Israel fourth election bid in two years leads to tight race with no clear winner
On Tuesday Israel conducted its general elections, fourth in the last two years. The exit poll indicated political deadlock as all the contenders, including the country’s long-ruling leader, Benjamin Netanyahu, his nationalist allies and his opponents, none could accumulate majority votes required to form the new government. The election stalemate indicated the possibility of fifth consecutive election, which could be held later this year.
The election result was the reflection of polarised state the country, with divided loyalties among small sectarian parties which were dominating the parliament. The current polls caused a big blow to Netanyahu, who after three indecisive elections was hopeful of a clear cut victory, which he believed would even acquit him from the ongoing corruption indictments. In his early Wednesday address Netanyahu acknowledged the reality and reached out to his opponents to consider forming a stable government over fifth election round. He said, “We must not under any circumstances drag the state of Israel to new elections, to a fifth election. We must form a stable government now.”
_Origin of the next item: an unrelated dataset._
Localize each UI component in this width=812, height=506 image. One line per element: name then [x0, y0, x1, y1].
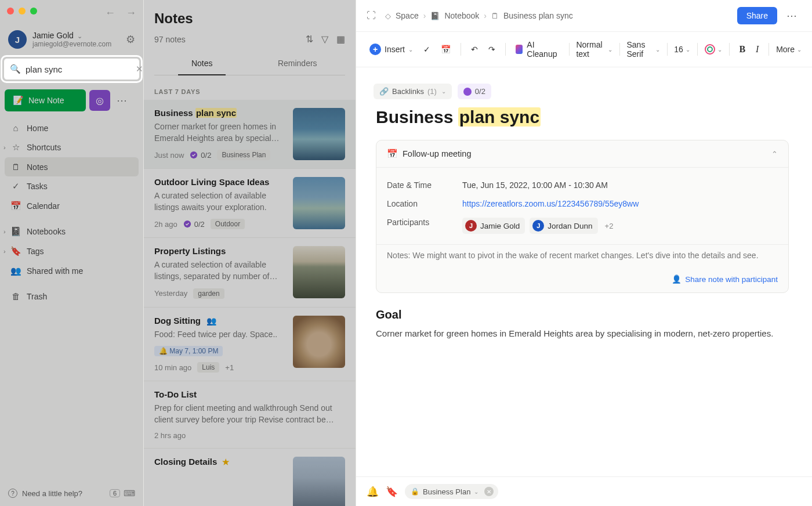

Considering the unpredictable nature of the current polls, the president of Israel Democracy Institute, Yohanan Plesner, said, “All three options are on the table: a Netanyahu-led government, a change coalition that will leave Netanyahu in the opposition, and an interim government leading to a fifth election.”
Observers believed that the chances of Netanyahu leading the nation were growing slim as he was losing on the support of his closest allies, including Naftali Bennett. Bennett recently adopted a more critical tone towards Netanyahu’s leadership and in his recent speech said, “Now is the time for healing. The norms of the past will no longer be acceptable.” He emphasised on the need to move the country “from leadership that is interested in itself to a professional leadership that cares.”
Once the vote count is over, the country’s President Reuven Rivlin would hold series of meetings with the leading party leaders and would choose the most promising candidate, as his prime minister-designate. With regard to Tuesday’s voting, Rivlin said, “Four elections in two years erode public trust in the democratic process.” But he still urged Israelis to vote again stating that “there is no other way”.